Some young soldiers were having difficulty learning independent travel routes. Father Carroll interviewed each of the service men to find out what might be the problem. For many, the ability to accurately picture one’s immediate environment was difficult and this interfered with their mobility. Father Carroll had a theory that an artist might be helpful because artists think of space and spatial orientation.
He sought the aid of his sculptor friend whose daily work involved a trained analytical approach to perception of environmental forms and spatial relationships. Father Carroll reasoned that such analytical perception might be adapted to training the blinded veterans to accurately conceptualize an unseen environment using non-occular perceptions visually organized. He persuaded Bob to work with him adapting his perspective and training as an artist to help those veterans who have difficulty orienting themselves and conceptualizing their environs effectively.
Bob worked with Father and the small team on weekends and whenever he could escape from his duties in Hartford. At the conclusion of the war – everyone returned to their home base and Father eventually opened a comprehensive rehabilitation program for civilians, modeled on the ground breaking work the Army had developed at Avon Farms
There Amendola became the spatial orientation instructor and he honed his skills of instructing blind students on spatial orientation, using sound localization extensively to assist in orientation – developing systematic methods of training the newly blinded on how to localize sound – how to make sense of that information.
Bob’s lesson plans, concepts, and lectures are the result of those early experiments and his later work with thousands of civilian trainees at St. Paul’s Rehabilitation Center, now known as the Carroll Center for the Blind.
Robert Amendola was a man of great creative energy. His work was published by The Carroll Center in 1991 in two volumes. Those of us who have chosen to work with blind persons are fortunate that he has applied his considerable talent to our work. It is our hope that these lesson plans and his lectures will be found useful by many teachers who dedicate themselves to the independent functioning of blind persons.
Robert Amendola continued his work as an artist through his years completing many commissioned sculptures, notably the Stations of the Cross in the Chapel of St.
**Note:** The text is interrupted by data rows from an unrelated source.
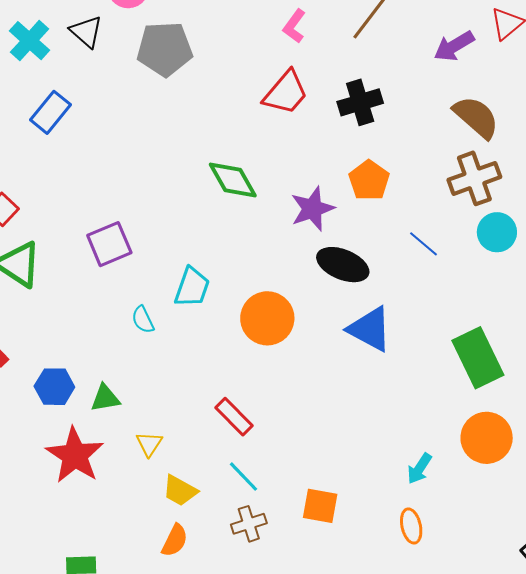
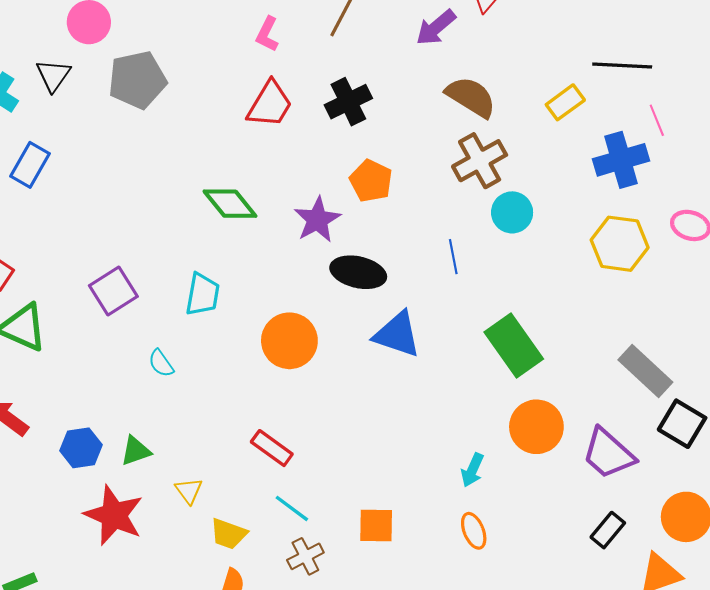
black triangle: (86, 32) -> (53, 75), turned 33
blue line: (424, 244) -> (453, 257), moved, turned 48
cyan trapezoid: (192, 287) -> (203, 294), moved

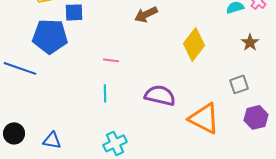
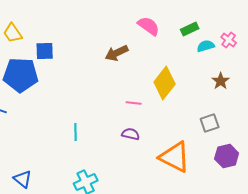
pink line: (111, 60) -> (134, 103), moved
purple semicircle: (160, 95) -> (131, 134), size x0.6
blue triangle: (52, 140) -> (23, 179), turned 30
Thomas Moore at Yale University and the statue of George Washington Carver as a boy at his Diamond, Missouri birthplace, now a national monument.
In 1977, for the first time since its opening in 1954, the Carroll Center invited former trainees for a reunion. On a cold day in March, 300 persons showed up. Some had not been in touch for 20 years. It was a wonderfully warm and inspiring moment, and the teacher they asked about the most was “Mr. A.”, in whose course, Videation and Spatial Orientation, and through whose kind of teaching they claimed had markedly increased the effectiveness of all the living skill courses which they had learned in the Carroll Center Program.